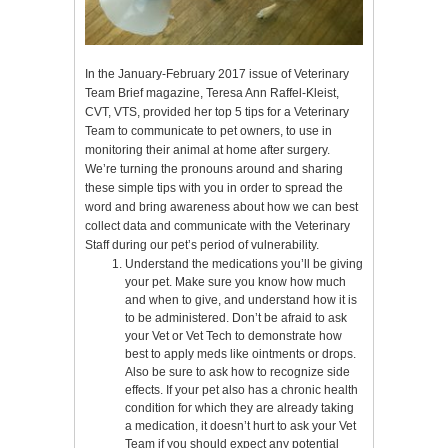
In the January-February 2017 issue of Veterinary
Team Brief magazine, Teresa Ann Raffel-Kleist,
CVT, VTS, provided her top 5 tips for a Veterinary
Team to communicate to pet owners, to use in
monitoring their animal at home after surgery.
We’re turning the pronouns around and sharing
these simple tips with you in order to spread the
word and bring awareness about how we can best
collect data and communicate with the Veterinary
Staff during our pet’s period of vulnerability.
Understand the medications you’ll be giving
your pet. Make sure you know how much
and when to give, and understand how it is
to be administered. Don’t be afraid to ask
your Vet or Vet Tech to demonstrate how
best to apply meds like ointments or drops.
Also be sure to ask how to recognize side
effects. If your pet also has a chronic health
condition for which they are already taking
a medication, it doesn’t hurt to ask your Vet
Team if you should expect any potential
....
▶ _To do_:
Tally the lines above containing "sure"; give only the number.

▶ _Expected answer_:
2